- _Assigned task_
Go through the listing beneath this task and return every line that carries the string "mini".
□ □ □ □
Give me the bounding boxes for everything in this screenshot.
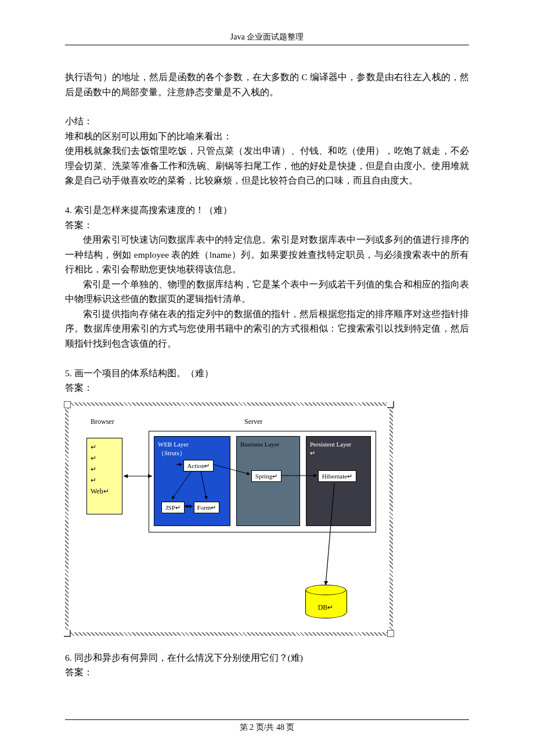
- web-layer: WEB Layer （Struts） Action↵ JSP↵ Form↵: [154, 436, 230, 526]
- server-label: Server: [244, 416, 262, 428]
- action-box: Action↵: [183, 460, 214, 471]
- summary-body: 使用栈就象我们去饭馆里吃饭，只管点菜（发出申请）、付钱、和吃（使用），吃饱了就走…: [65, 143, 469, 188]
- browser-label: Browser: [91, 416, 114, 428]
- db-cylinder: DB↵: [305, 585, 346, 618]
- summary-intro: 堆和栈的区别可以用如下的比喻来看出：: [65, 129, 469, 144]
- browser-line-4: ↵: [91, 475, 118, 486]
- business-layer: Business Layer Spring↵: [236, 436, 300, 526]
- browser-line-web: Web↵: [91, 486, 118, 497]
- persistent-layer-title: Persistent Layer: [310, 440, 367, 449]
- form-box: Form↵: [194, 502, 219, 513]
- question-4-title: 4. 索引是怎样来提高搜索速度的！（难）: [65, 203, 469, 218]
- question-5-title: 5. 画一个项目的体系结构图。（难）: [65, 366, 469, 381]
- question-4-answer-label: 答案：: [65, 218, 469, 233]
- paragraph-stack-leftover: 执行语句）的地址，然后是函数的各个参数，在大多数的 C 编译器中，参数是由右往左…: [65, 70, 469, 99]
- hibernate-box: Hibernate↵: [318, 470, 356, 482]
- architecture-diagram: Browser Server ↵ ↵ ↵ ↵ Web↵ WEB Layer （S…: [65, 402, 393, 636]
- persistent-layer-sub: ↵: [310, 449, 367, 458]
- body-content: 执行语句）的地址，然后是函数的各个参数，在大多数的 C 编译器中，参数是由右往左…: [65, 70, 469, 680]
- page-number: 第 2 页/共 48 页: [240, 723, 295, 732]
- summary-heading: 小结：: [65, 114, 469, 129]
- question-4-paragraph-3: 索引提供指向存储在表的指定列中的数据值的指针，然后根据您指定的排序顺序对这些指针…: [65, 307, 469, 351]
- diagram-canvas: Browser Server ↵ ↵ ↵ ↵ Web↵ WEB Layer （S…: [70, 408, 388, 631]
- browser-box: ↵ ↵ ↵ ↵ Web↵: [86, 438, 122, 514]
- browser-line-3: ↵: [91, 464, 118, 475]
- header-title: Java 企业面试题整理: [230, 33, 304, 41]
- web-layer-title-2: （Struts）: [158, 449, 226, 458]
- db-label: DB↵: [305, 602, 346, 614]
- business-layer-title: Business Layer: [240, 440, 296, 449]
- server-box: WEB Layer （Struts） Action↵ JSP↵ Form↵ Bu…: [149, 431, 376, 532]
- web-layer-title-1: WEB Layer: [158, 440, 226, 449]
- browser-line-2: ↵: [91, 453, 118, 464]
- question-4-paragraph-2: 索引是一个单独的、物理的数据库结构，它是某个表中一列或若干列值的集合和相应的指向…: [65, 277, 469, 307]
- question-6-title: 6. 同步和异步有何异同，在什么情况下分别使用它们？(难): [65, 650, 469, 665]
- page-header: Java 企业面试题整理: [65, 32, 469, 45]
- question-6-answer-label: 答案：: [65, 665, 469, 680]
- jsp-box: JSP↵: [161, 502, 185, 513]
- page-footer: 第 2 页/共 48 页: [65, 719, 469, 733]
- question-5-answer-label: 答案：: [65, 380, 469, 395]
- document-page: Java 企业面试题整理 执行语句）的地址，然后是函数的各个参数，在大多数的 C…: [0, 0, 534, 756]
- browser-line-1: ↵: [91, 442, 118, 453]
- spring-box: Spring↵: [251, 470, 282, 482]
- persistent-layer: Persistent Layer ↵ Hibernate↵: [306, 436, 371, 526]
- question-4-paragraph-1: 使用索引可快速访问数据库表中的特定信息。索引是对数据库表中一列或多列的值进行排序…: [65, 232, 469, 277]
□ □ □ □
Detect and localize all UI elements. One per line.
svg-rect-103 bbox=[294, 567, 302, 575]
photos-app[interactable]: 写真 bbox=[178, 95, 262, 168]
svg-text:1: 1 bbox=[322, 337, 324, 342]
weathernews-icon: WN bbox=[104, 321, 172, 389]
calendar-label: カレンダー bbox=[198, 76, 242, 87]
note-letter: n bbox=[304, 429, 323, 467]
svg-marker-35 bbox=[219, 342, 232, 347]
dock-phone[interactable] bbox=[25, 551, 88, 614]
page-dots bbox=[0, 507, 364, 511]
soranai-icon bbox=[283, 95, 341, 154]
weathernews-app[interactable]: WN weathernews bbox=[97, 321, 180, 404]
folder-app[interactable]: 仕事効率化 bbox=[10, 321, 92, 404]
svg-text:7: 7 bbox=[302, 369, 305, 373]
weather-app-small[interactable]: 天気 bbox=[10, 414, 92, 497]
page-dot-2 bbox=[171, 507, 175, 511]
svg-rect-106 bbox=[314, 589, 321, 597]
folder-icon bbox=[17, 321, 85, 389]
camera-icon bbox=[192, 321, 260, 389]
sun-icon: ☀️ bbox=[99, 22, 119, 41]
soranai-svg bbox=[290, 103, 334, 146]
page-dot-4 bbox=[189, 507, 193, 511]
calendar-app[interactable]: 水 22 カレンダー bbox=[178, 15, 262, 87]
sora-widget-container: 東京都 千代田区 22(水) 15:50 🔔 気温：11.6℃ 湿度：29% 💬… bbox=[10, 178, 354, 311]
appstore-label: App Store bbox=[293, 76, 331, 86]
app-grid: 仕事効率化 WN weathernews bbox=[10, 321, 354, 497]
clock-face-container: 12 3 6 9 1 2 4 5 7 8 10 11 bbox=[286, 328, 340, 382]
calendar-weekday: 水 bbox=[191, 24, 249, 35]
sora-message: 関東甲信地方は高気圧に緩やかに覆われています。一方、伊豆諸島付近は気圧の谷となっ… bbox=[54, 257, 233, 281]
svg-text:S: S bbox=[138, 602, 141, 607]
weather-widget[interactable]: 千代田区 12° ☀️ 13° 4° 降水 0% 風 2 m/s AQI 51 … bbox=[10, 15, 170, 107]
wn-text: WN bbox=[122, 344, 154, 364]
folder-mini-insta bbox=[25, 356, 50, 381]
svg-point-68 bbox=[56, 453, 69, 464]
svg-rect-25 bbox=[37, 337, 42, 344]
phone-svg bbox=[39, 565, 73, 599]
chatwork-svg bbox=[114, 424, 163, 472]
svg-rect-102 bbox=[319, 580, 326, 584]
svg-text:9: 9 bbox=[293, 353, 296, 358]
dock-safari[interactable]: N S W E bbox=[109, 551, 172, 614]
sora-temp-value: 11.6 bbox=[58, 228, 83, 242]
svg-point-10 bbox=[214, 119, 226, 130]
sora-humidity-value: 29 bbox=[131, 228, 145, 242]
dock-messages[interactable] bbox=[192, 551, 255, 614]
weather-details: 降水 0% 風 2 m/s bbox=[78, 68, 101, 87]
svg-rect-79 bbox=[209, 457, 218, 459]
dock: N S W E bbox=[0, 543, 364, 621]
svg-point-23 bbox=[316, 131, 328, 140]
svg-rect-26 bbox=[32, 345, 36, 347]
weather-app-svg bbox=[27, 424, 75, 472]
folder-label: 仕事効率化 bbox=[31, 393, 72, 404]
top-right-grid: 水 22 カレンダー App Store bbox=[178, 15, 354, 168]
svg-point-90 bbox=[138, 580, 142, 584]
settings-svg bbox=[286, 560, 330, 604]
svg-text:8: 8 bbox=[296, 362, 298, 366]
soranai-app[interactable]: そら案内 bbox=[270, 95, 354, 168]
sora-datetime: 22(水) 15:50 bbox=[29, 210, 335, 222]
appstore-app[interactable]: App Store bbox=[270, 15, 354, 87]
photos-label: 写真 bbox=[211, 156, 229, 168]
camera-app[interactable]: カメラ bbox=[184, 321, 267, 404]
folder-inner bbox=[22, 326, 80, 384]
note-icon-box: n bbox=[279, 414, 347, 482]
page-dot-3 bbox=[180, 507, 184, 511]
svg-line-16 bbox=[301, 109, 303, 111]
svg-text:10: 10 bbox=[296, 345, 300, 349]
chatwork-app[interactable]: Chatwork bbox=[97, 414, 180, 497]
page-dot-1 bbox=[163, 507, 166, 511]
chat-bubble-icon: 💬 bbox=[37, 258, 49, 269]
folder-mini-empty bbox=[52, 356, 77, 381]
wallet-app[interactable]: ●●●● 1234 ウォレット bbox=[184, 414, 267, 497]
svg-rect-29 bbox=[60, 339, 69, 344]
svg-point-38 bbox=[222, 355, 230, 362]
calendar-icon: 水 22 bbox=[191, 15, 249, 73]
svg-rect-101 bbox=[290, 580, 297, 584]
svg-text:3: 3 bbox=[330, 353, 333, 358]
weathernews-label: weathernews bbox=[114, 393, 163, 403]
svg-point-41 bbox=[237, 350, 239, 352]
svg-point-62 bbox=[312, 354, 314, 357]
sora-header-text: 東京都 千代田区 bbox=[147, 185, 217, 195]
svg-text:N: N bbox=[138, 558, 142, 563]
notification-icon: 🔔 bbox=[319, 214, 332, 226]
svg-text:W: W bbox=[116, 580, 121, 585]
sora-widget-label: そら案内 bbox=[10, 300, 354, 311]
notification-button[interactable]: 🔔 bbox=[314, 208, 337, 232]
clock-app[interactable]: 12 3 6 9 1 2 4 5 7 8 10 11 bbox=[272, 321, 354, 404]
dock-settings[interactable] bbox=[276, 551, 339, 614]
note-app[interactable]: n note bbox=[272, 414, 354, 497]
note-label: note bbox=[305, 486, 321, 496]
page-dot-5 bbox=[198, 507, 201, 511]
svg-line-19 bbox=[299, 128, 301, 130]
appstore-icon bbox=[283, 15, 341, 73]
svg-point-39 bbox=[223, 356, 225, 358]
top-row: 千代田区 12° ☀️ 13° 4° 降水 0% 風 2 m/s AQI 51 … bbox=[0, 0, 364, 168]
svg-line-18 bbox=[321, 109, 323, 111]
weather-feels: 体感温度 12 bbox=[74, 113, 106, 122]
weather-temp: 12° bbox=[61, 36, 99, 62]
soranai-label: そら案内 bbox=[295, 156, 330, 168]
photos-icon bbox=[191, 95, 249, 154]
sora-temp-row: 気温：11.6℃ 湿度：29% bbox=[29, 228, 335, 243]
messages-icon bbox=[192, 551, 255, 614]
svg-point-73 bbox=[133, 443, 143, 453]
□ □ □ □
- _Written solution_
folder-mini-insta bbox=[25, 356, 50, 381]
folder-mini-empty bbox=[52, 356, 77, 381]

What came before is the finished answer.